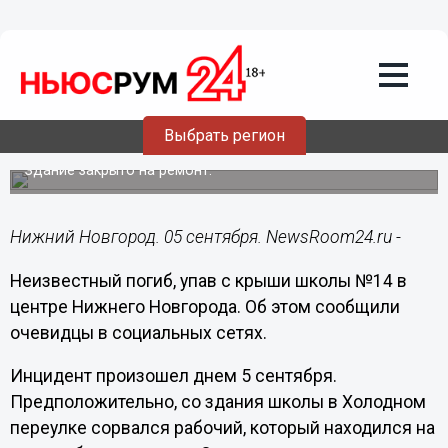
Происшествия
05.09.2023
15:35
Мужчина погиб при падении с крыши
Выбрать регион
нижегородской школы №14
Здание закрыто на ремонт.
Нижний Новгород. 05 сентября. NewsRoom24.ru -
Неизвестный погиб, упав с крыши школы №14 в
центре Нижнего Новгорода. Об этом сообщили
очевидцы в социальных сетях.
Инцидент произошел днем 5 сентября.
Предположительно, со здания школы в Холодном
переулке сорвался рабочий, который находился на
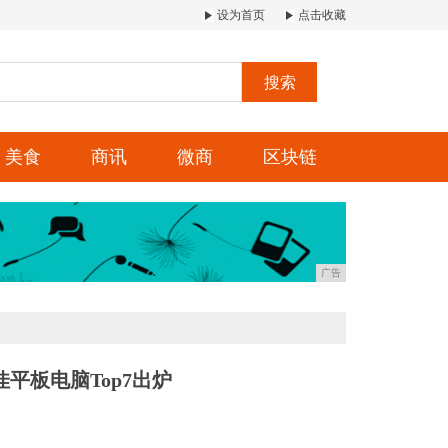
设为首页
点击收藏
搜索
美食
商讯
微商
区块链
广告
佳平板电脑Top7出炉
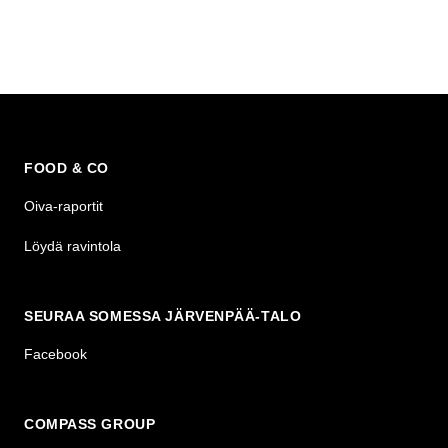
FOOD & CO
Oiva-raportit
Löydä ravintola
SEURAA SOMESSA JÄRVENPÄÄ-TALO
Facebook
COMPASS GROUP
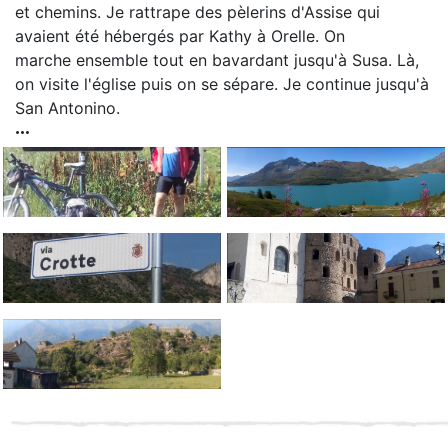
et chemins. Je rattrape des pèlerins d'Assise qui
avaient été hébergés par Kathy à Orelle. On
marche ensemble tout en bavardant jusqu'à Susa. Là,
on visite l'église puis on se sépare. Je continue jusqu'à
San Antonino.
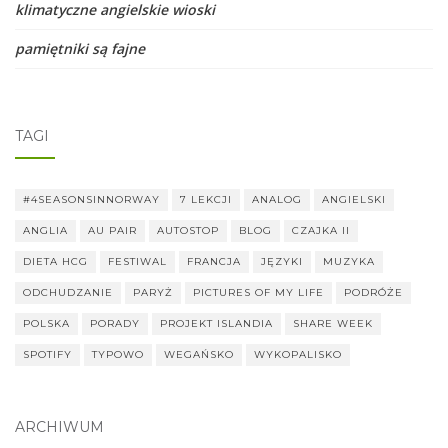
klimatyczne angielskie wioski
pamiętniki są fajne
TAGI
#4SEASONSINNORWAY
7 LEKCJI
ANALOG
ANGIELSKI
ANGLIA
AU PAIR
AUTOSTOP
BLOG
CZAJKA II
DIETA HCG
FESTIWAL
FRANCJA
JĘZYKI
MUZYKA
ODCHUDZANIE
PARYŻ
PICTURES OF MY LIFE
PODRÓŻE
POLSKA
PORADY
PROJEKT ISLANDIA
SHARE WEEK
SPOTIFY
TYPOWO
WEGAŃSKO
WYKOPALISKO
ARCHIWUM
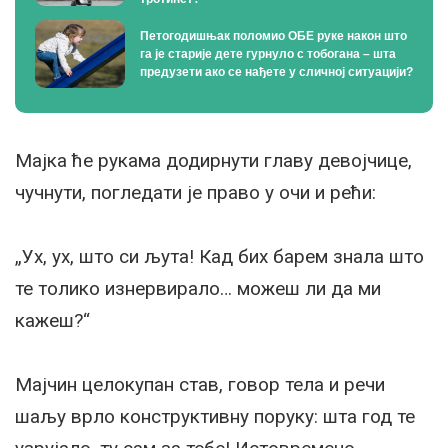
Петогодишњак поломио ОБЕ руке након што
га је старије дете гурнуло с тобогана – шта
предузети ако се нађете у сличној ситуацији?
Мајка ће рукама додирнути главу девојчице,
чучнути, погледати је право у очи и рећи:
„Ух, ух, што си љута! Кад бих барем знала што
те толико изнервирало… можеш ли да ми
кажеш?“
Мајчин целокупан став, говор тела и речи
шаљу врло конструктивну поруку: шта год те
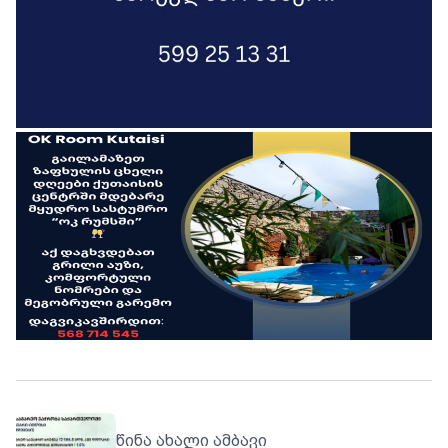
წინა ახალი ამბავი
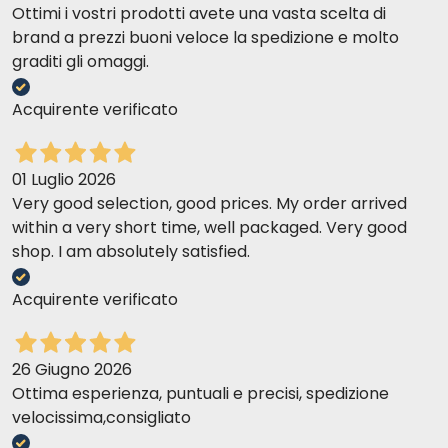
Ottimi i vostri prodotti avete una vasta scelta di
brand a prezzi buoni veloce la spedizione e molto
graditi gli omaggi.
Acquirente verificato
01 Luglio 2026
Very good selection, good prices. My order arrived
within a very short time, well packaged. Very good
shop. I am absolutely satisfied.
Acquirente verificato
26 Giugno 2026
Ottima esperienza, puntuali e precisi, spedizione
velocissima,consigliato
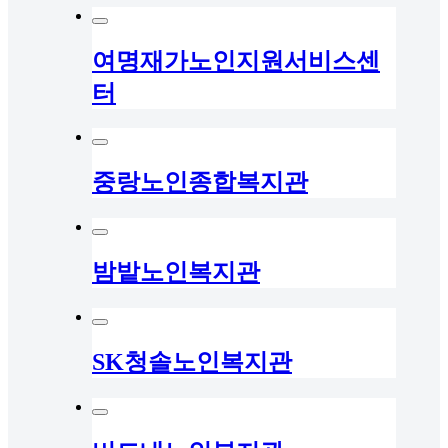
여명재가노인지원서비스센
터
중랑노인종합복지관
밤밭노인복지관
SK청솔노인복지관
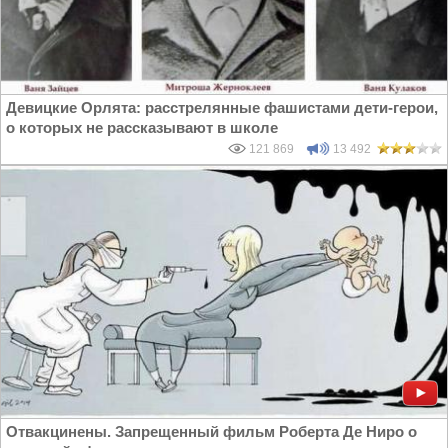
Девицкие Орлята: расстрелянные фашистами дети-герои,
о которых не рассказывают в школе
121 869
13 492
Отвакцинены. Запрещенный фильм Роберта Де Ниро о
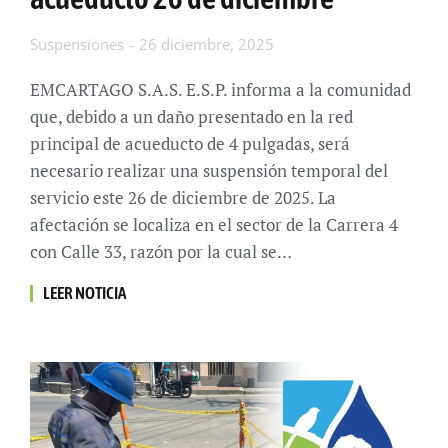
Suspensiones
26 diciembre, 2025
EMCARTAGO S.A.S. E.S.P. informa a la comunidad
que, debido a un daño presentado en la red
principal de acueducto de 4 pulgadas, será
necesario realizar una suspensión temporal del
servicio este 26 de diciembre de 2025. La
afectación se localiza en el sector de la Carrera 4
con Calle 33, razón por la cual se…
LEER NOTICIA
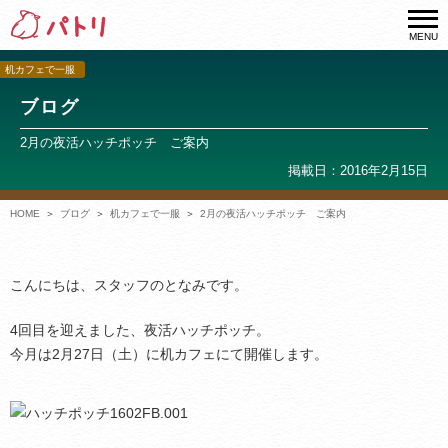
MENU
机カフェで一服
ブログ
2月の夜活ハッチポッチ ご案内
掲載日：2016年2月15日
HOME
ブログ
机カフェで一服
2月の夜活ハッチポッチ ご案内
こんにちは、スタッフのとなみです。
4回目を迎えました、夜活ハッチポッチ。
今月は2月27日（土）に机カフェにて開催します。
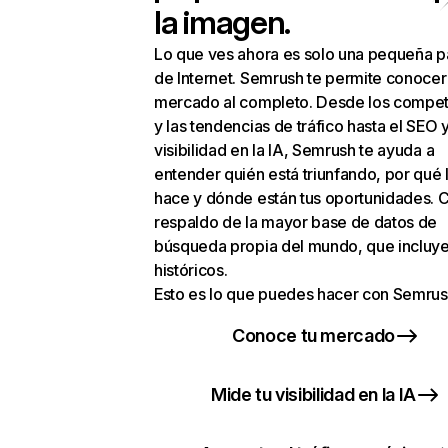
la imagen.
Lo que ves ahora es solo una pequeña p
de Internet. Semrush te permite conocer
mercado al completo. Desde los compet
y las tendencias de tráfico hasta el SEO y
visibilidad en la IA, Semrush te ayuda a
entender quién está triunfando, por qué 
hace y dónde están tus oportunidades. C
respaldo de la mayor base de datos de
búsqueda propia del mundo, que incluye
históricos.
Esto es lo que puedes hacer con Semrus
Conoce tu mercado
Mide tu visibilidad en la IA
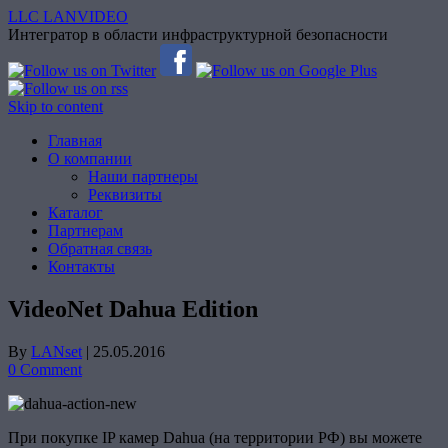
LLC LANVIDEO
Интегратор в области инфраструктурной безопасности
Skip to content
Главная
О компании
Наши партнеры
Реквизиты
Каталог
Партнерам
Обратная связь
Контакты
VideoNet Dahua Edition
By
LANset
|
25.05.2016
0 Comment
При покупке IP камер Dahua (на территории РФ) вы можете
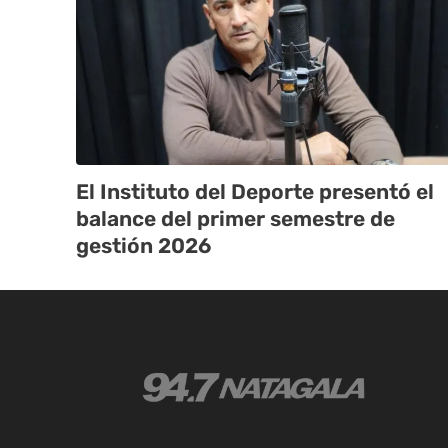
El Instituto del Deporte presentó el
balance del primer semestre de
gestión 2026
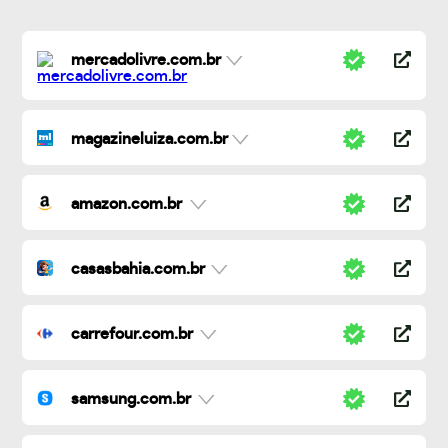
mercadolivre.com.br
magazineluiza.com.br
amazon.com.br
casasbahia.com.br
carrefour.com.br
samsung.com.br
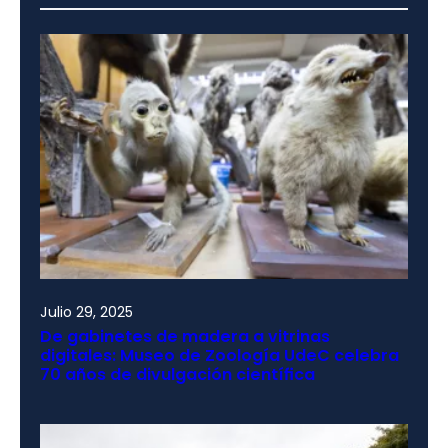
Julio 29, 2025
De gabinetes de madera a vitrinas
digitales: Museo de Zoología UdeC celebra
70 años de divulgación científica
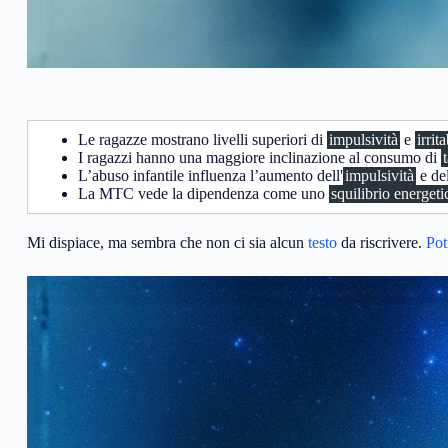
Le ragazze mostrano livelli superiori di
impulsività
e
irrita
I ragazzi hanno una maggiore inclinazione al consumo di
L’abuso infantile influenza l’aumento dell'
impulsività
e del
La MTC vede la dipendenza come uno
squilibrio energeti
Mi dispiace, ma sembra che non ci sia alcun
testo
da riscrivere.
Pot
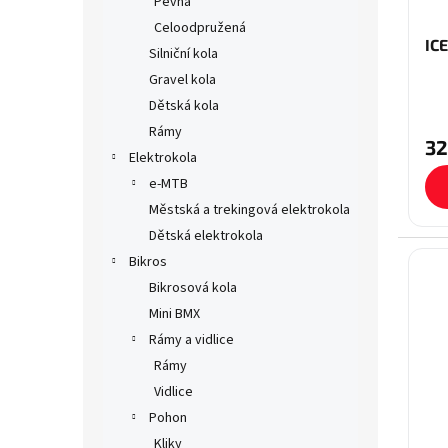
Pevná
d
t
u
Celoodpružená
ů
IC
k
Silniční kola
t
Gravel kola
ů
Dětská kola
Rámy
32
Elektrokola
e-MTB
Městská a trekingová elektrokola
Dětská elektrokola
Bikros
Bikrosová kola
Mini BMX
Rámy a vidlice
Rámy
Vidlice
Pohon
Kliky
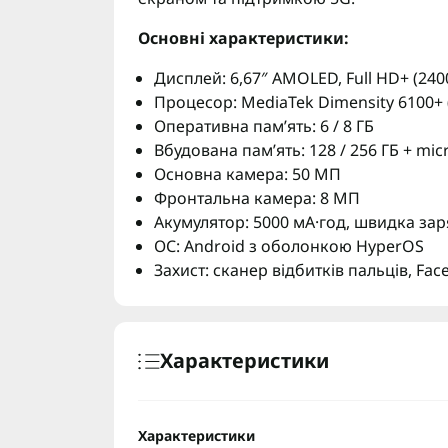
Основні характеристики:
Дисплей: 6,67″ AMOLED, Full HD+ (240
Процесор: MediaTek Dimensity 6100+ 
Оперативна пам’ять: 6 / 8 ГБ
Вбудована пам’ять: 128 / 256 ГБ + mi
Основна камера: 50 МП
Фронтальна камера: 8 МП
Акумулятор: 5000 мА·год, швидка зар
ОС: Android з оболонкою HyperOS
Захист: сканер відбитків пальців, Fac
Характеристики
Характеристики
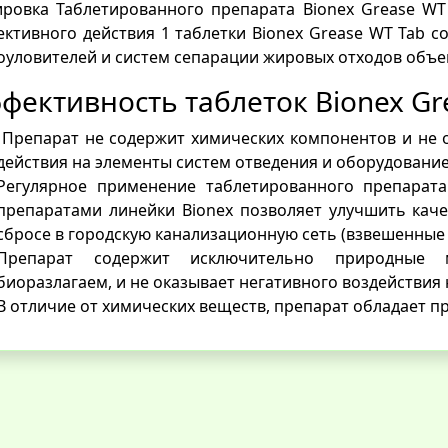
ровка Таблетированного препарата Bionex Grease WT
ктивного действия 1 таблетки Bionex Grease WT Tab со
уловителей и систем сепарации жировых отходов объе
фективность таблеток Bionex Gr
Препарат не содержит химических компонентов и не 
действия на элементы систем отведения и оборудование
Регулярное применение таблетированного препарата
препаратами линейки Bionex позволяет улучшить кач
сбросе в городскую канализационную сеть (взвешенные 
Препарат содержит исключительно природные 
биоразлагаем, и не оказывает негативного воздействия
В отличие от химических веществ, препарат обладает 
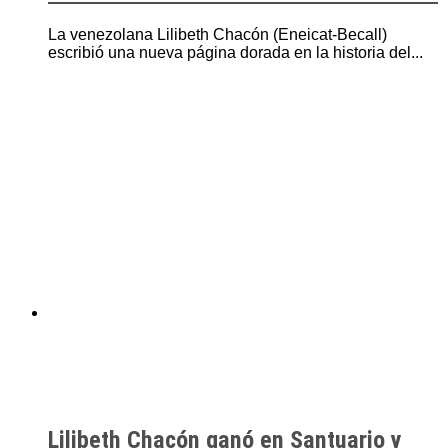
La venezolana Lilibeth Chacón (Eneicat-Becall)
escribió una nueva página dorada en la historia del...
Lilibeth Chacón ganó en Santuario y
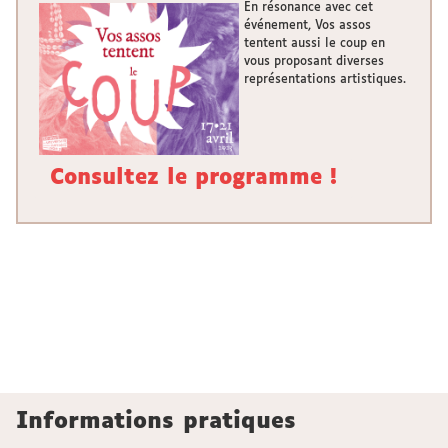
En résonance avec cet
événement, Vos assos
tentent aussi le coup en
vous proposant diverses
représentations artistiques.
Consultez le programme !
Informations pratiques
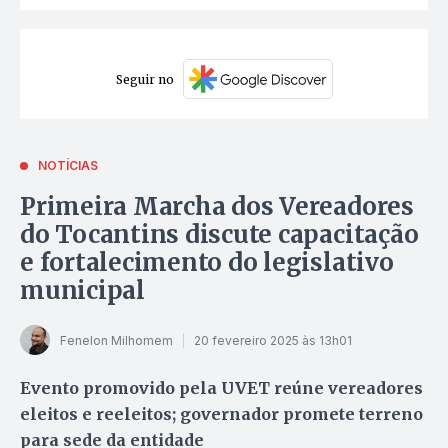
Seguir no
NOTÍCIAS
Primeira Marcha dos Vereadores
do Tocantins discute capacitação
e fortalecimento do legislativo
municipal
Fenelon Milhomem
20 fevereiro 2025 às 13h01
Evento promovido pela UVET reúne vereadores
eleitos e reeleitos; governador promete terreno
para sede da entidade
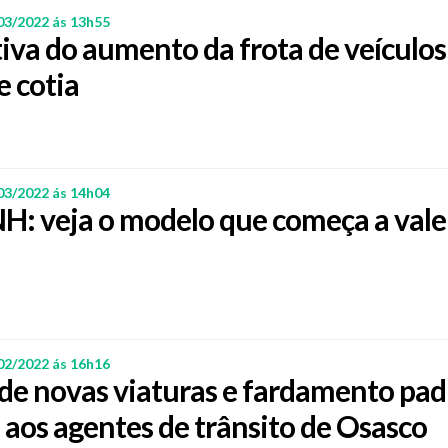
03/2022 ás 13h55
iva do aumento da frota de veículos
e cotia
03/2022 ás 14h04
H: veja o modelo que começa a vale
02/2022 ás 16h16
de novas viaturas e fardamento pad
 aos agentes de trânsito de Osasco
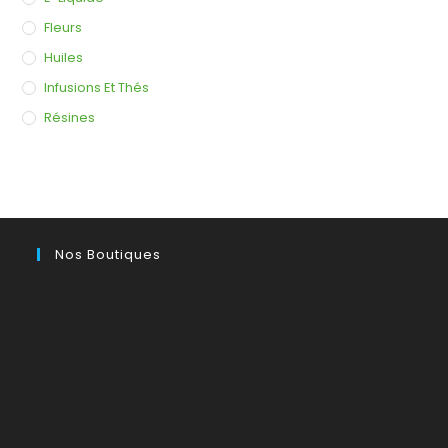
Fleurs
Huiles
Infusions Et Thés
Résines
Nos Boutiques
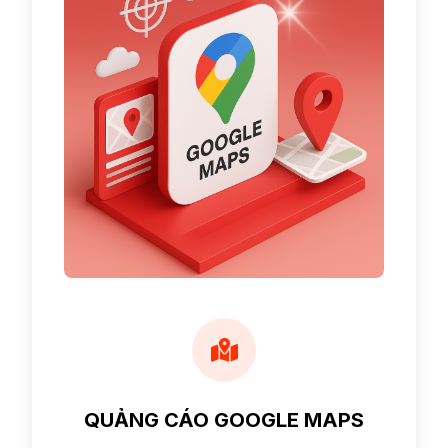
QUẢNG CÁO GOOGLE MAPS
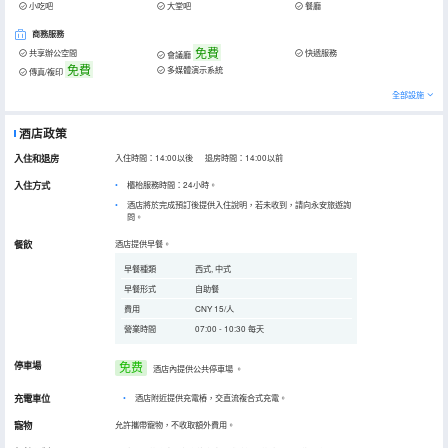
小吃吧
大堂吧
餐廳
商務服務
免費
共享辦公空間
快遞服務
會議廳
免費
多媒體演示系統
傳真/複印
全部設施
酒店政策
入住和退房
入住時間：14:00以後 退房時間：14:00以前
入住方式
櫃枱服務時間：24小時。
酒店將於完成預訂後提供入住說明，若未收到，請向永安旅遊詢
問。
餐飲
酒店提供早餐。
早餐種類
西式, 中式
早餐形式
自助餐
費用
CNY 15/人
營業時間
07:00 - 10:30 每天
停車場
免费
酒店內提供公共停車場
。
充電車位
•
酒店附近提供充電樁，交直流複合式充電。
寵物
允許攜帶寵物，不收取額外費用。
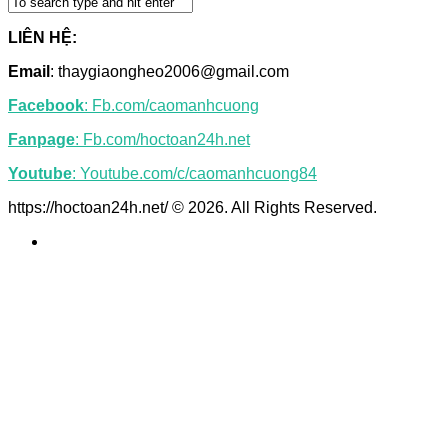
LIÊN HỆ:
Email
: thaygiaongheo2006@gmail.com
Facebook
: Fb.com/caomanhcuong
Fanpage
: Fb.com/hoctoan24h.net
Youtube
: Youtube.com/c/caomanhcuong84
https://hoctoan24h.net/ © 2026. All Rights Reserved.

EXERCISE INSTRUCTIONS
Could you output exactly the lines above, from the line with "graditi gli omaggi." up to and including the line with "magazineluiza.com.br", and nothing else, skipping the pictures?

EXPECTED OUTPUT
graditi gli omaggi.
Acquirente verificato
01 Luglio 2026
Very good selection, good prices. My order arrived
within a very short time, well packaged. Very good
shop. I am absolutely satisfied.
Acquirente verificato
26 Giugno 2026
Ottima esperienza, puntuali e precisi, spedizione
velocissima,consigliato
여명재가노인지원서비스센
터
중랑노인종합복지관
밤밭노인복지관
SK청솔노인복지관
Девицкие Орлята: расстрелянные фашистами дети-герои,
о которых не рассказывают в школе
121 869
13 492
Отвакцинены. Запрещенный фильм Роберта Де Ниро о
Suspensiones
26 diciembre, 2025
EMCARTAGO S.A.S. E.S.P. informa a la comunidad
que, debido a un daño presentado en la red
principal de acueducto de 4 pulgadas, será
necesario realizar una suspensión temporal del
servicio este 26 de diciembre de 2025. La
afectación se localiza en el sector de la Carrera 4
con Calle 33, razón por la cual se…
LEER NOTICIA
MENU
机カフェで一服
ブログ
2月の夜活ハッチポッチ ご案内
掲載日：2016年2月15日
HOME
ブログ
机カフェで一服
2月の夜活ハッチポッチ ご案内
こんにちは、スタッフのとなみです。
4回目を迎えました、夜活ハッチポッチ。
今月は2月27日（土）に机カフェにて開催します。
la imagen.
Lo que ves ahora es solo una pequeña p
de Internet. Semrush te permite conocer
mercado al completo. Desde los compet
y las tendencias de tráfico hasta el SEO y
visibilidad en la IA, Semrush te ayuda a
entender quién está triunfando, por qué 
hace y dónde están tus oportunidades. C
respaldo de la mayor base de datos de
búsqueda propia del mundo, que incluye
históricos.
Esto es lo que puedes hacer con Semrus
Conoce tu mercado
Mide tu visibilidad en la IA
LLC LANVIDEO
Интегратор в области инфраструктурной безопасности
Skip to content
Главная
О компании
Наши партнеры
Реквизиты
Каталог
Партнерам
Обратная связь
Контакты
VideoNet Dahua Edition
By
LANset
|
25.05.2016
0 Comment
При покупке IP камер Dahua (на территории РФ) вы можете
El Instituto del Deporte presentó el
balance del primer semestre de
gestión 2026
mercadolivre.com.br
magazineluiza.com.br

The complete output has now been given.